**WHAT IS NEEDED**
Leave the pictures out while you restate every entry below word for word.

Saved data entries
....

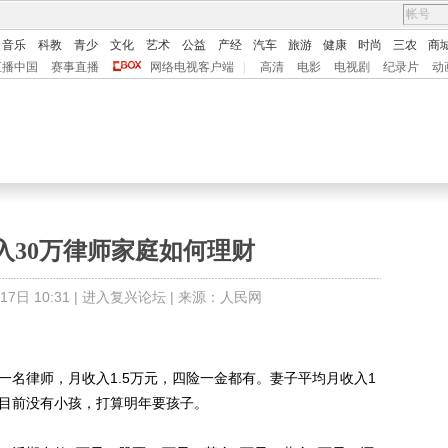
音乐
科教
青少
文化
艺术
公益
产经
汽车
旅游
健康
时尚
三农
商
直播中国
赛事直播
网络电视客户端
|
高清
电影
电视剧
纪录片
动
入30万律师家庭如何理财
日 10:31 |
进入复兴论坛
| 来源：人民网
名律师，月收入1.5万元，四险一金都有。妻子平均月收入1
。目前没有小孩，打算明年要孩子。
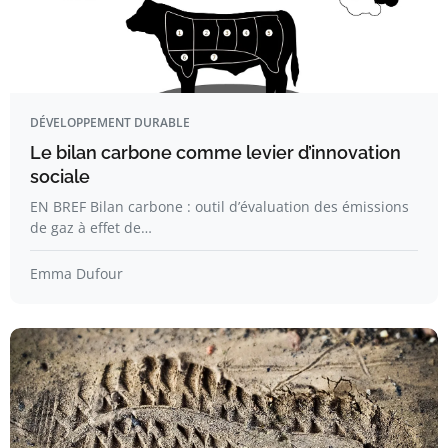
DÉVELOPPEMENT DURABLE
Le bilan carbone comme levier d’innovation
sociale
EN BREF Bilan carbone : outil d’évaluation des émissions
de gaz à effet de…
Emma Dufour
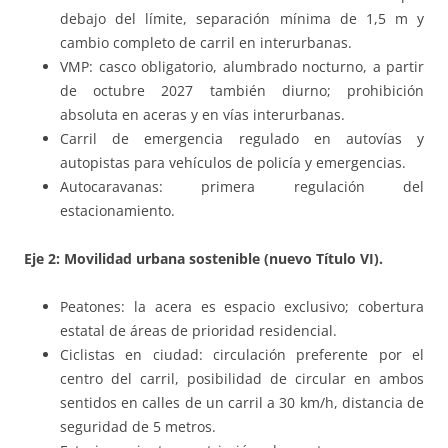
debajo del límite, separación mínima de 1,5 m y
cambio completo de carril en interurbanas.
VMP: casco obligatorio, alumbrado nocturno, a partir
de octubre 2027 también diurno; prohibición
absoluta en aceras y en vías interurbanas.
Carril de emergencia regulado en autovías y
autopistas para vehículos de policía y emergencias.
Autocaravanas: primera regulación del
estacionamiento.
Eje 2: Movilidad urbana sostenible (nuevo Título VI).
Peatones: la acera es espacio exclusivo; cobertura
estatal de áreas de prioridad residencial.
Ciclistas en ciudad: circulación preferente por el
centro del carril, posibilidad de circular en ambos
sentidos en calles de un carril a 30 km/h, distancia de
seguridad de 5 metros.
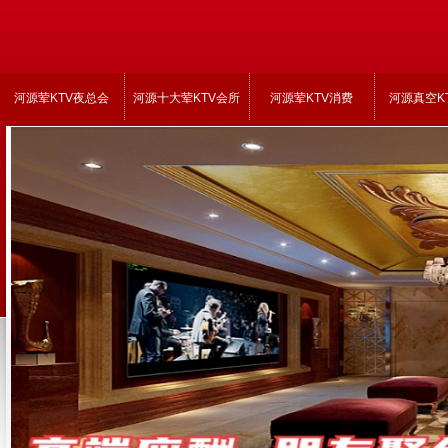
河源荤KTV夜总会
河源十大荤KTV会所
河源荤KTV消费
河源真空K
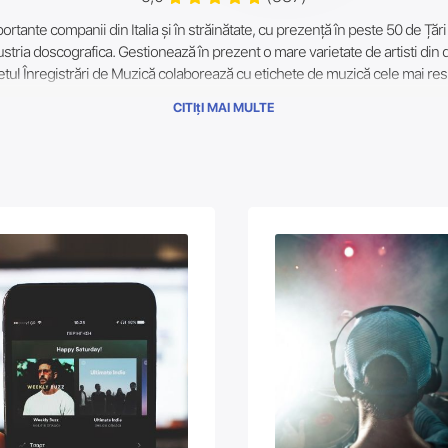
rtante companii din Italia și în străinătate, cu prezență în peste 50 de Țări 
dustria doscografica. Gestionează în prezent o mare varietate de artisti di
etul Înregistrări de Muzică colaborează cu etichete de muzică cele mai respec
istrări BPG Muzică. Bystorm Divertisment; Century Media Columbia Nashvill
CITIțI MAI MULTE
iale; Esențiale Cult; Fo Yo Sufletul Înregistrări. Casa de Iona Înregistrări
istrări Sonore. Monumentul Înregistrări, OKeh; Polo Motive de Muzică Po
Classical Sony Music Latin Stea Timp Internaționale; Grupul de Muzică Verit
Muzică funcționează în sinergie cu etichete celebre în peisajul industriei mu
niști de muzică, rezultate, și consolidări de cea mai înaltă calitate și presti
ni, Tiziano Ferro, Andrea Bocelli, Luciano Ligabue, în timp ce printre arti
incredibilă moștenire de la Led Zeppelin, Pink Floyd, The Doors, Maria Cal
servește ca un punct de referință final pentru toți artiștii care doresc să
ientizare la nivel mondial. Progresele realizate în domeniul muzicii pe parc
asigura că toți artiștii sunt ambițioase posibilitatea de a da un start pent
i a publicat lucrări. Investește talentul, tenacitatea și creativitatea, și 
uit pe toate marile magazine digitale, inclusiv Spotify, Apple Music, iTune
d strategic pentru a permite ne pentru a face o promovare câștigătoare d
EVA MAI MULT DECÂT DOAR O PASIUNE, NU AȘTEPTAȚI ȘI SĂ PROFITE D
TA.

....

**OUTPUT OF THE EXERCISE**
音乐
科教
青少
文化
艺术
公益
产经
汽车
旅游
健康
时尚
三农
商
直播中国
赛事直播
网络电视客户端
|
高清
电影
电视剧
纪录片
动
入30万律师家庭如何理财
日 10:31 |
进入复兴论坛
| 来源：人民网
名律师，月收入1.5万元，四险一金都有。妻子平均月收入1
。目前没有小孩，打算明年要孩子。
DÉVELOPPEMENT DURABLE
Le bilan carbone comme levier d’innovation
sociale
EN BREF Bilan carbone : outil d’évaluation des émissions
de gaz à effet de…
Emma Dufour
debajo del límite, separación mínima de 1,5 m y
cambio completo de carril en interurbanas.
VMP: casco obligatorio, alumbrado nocturno, a partir
de octubre 2027 también diurno; prohibición
absoluta en aceras y en vías interurbanas.
Carril de emergencia regulado en autovías y
autopistas para vehículos de policía y emergencias.
Autocaravanas: primera regulación del
estacionamiento.
Eje 2: Movilidad urbana sostenible (nuevo Título VI).
Peatones: la acera es espacio exclusivo; cobertura
estatal de áreas de prioridad residencial.
Ciclistas en ciudad: circulación preferente por el
centro del carril, posibilidad de circular en ambos
sentidos en calles de un carril a 30 km/h, distancia de
seguridad de 5 metros.
河源荤KTV夜总会
河源十大荤KTV会所
河源荤KTV消费
河源真空K
rtante companii din Italia și în străinătate, cu prezență în peste 50 de Țări 
dustria doscografica. Gestionează în prezent o mare varietate de artisti di
etul Înregistrări de Muzică colaborează cu etichete de muzică cele mai respec
istrări BPG Muzică. Bystorm Divertisment; Century Media Columbia Nashvill
CITIțI MAI MULTE
iale; Esențiale Cult; Fo Yo Sufletul Înregistrări. Casa de Iona Înregistrări
istrări Sonore. Monumentul Înregistrări, OKeh; Polo Motive de Muzică Po
Classical Sony Music Latin Stea Timp Internaționale; Grupul de Muzică Verit
Muzică funcționează în sinergie cu etichete celebre în peisajul industriei mu
niști de muzică, rezultate, și consolidări de cea mai înaltă calitate și presti
ni, Tiziano Ferro, Andrea Bocelli, Luciano Ligabue, în timp ce printre arti
incredibilă moștenire de la Led Zeppelin, Pink Floyd, The Doors, Maria Cal
servește ca un punct de referință final pentru toți artiștii care doresc să
ientizare la nivel mondial. Progresele realizate în domeniul muzicii pe parc
asigura că toți artiștii sunt ambițioase posibilitatea de a da un start pent
i a publicat lucrări. Investește talentul, tenacitatea și creativitatea, și 
uit pe toate marile magazine digitale, inclusiv Spotify, Apple Music, iTune
d strategic pentru a permite ne pentru a face o promovare câștigătoare d
EVA MAI MULT DECÂT DOAR O PASIUNE, NU AȘTEPTAȚI ȘI SĂ PROFITE D
TA.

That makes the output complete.